Get information outside the dialect

traditionally speaking, hardware specific dialect is behind
but how can front dialect get information from other dialects?

for example, there is A dialect and B dialect, the lower sequence will be :
A dialect → B dialect
A dialect needs information from B dialect.

more specific example, partial ops in A dialect will be lowered to B dialect
it depends on what operators are supported in B…

there is attribute for dialect, but it is constant information
is there other approach ?
many thanks

One way for create a communication channel between dialects is to use operation interfaces. The “A” dialect can provide separate set of interfaces, while the “B” dialect can implement them as external models and attach to “A” dialect’s operations. The interfaces can be put to separate library to avoid hard fdependency between dialects.

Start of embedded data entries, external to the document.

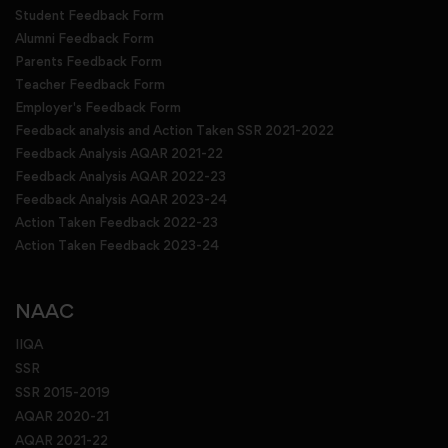
Student Feedback Form
Alumni Feedback Form
Parents Feedback Form
Teacher Feedback Form
Employer's Feedback Form
Feedback analysis and Action Taken SSR 2021-2022
Feedback Analysis AQAR 2021-22
Feedback Analysis AQAR 2022-23
Feedback Analysis AQAR 2023-24
Action Taken Feedback 2022-23
Action Taken Feedback 2023-24
NAAC
IIQA
SSR
SSR 2015-2019
AQAR 2020-21
AQAR 2021-22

It’s unclear what do you mean by “supported in B”. The lowering pass will depend on both A and B anyway, so it can use any knowledge of B it wants. If it needs some queries, it can obtain a BDialect from the context and the BDialect class can provide methods perform the queries.

Let’s say A (Memory dialect) can be lowered to B(GPU dialect) and C(CPU dialect)
A (Memory dialect) has optimization passes which needs hardware specific information from B or C dialect

is there dedicate example in existing MLIR code or project based on MLIR ?

What prevents you from having a pass that depends on A,B and C or a pair of passes with A,B and A,C as dependencies, respectively? This pass can, and likely should, live in a library separate from the individual dialects.

I think the question gets more into something like LLVM TTI (Target Transform Info): how do you structure the concept of a “target” and build an optimization pipeline that adapts to a particular target.
Basically the multi-level approach of MLIR works great, but we need cross-level information when we build an end-to-end pipeline, where the higher level “knows” aspects of the lower levels. I don’t think op interfaces are providing an answer there, and I’m not aware of some project which built a good infra to support this. Right now I suspect most would build this in ad-hoc fashion instead.

I think @ThomasRaoux is working on something similar for IREE early in the new year. From what I’ve seen, the MLIR projects are early in their evolution and are either not adapting to targets or are using something blunt like a target triple. It’d be better to decompose a structure of attributes from something like a triple, imo.

I’m not sure how much of this even makes sense in MLIR proper as it is more of a convention for constructing specific compilers.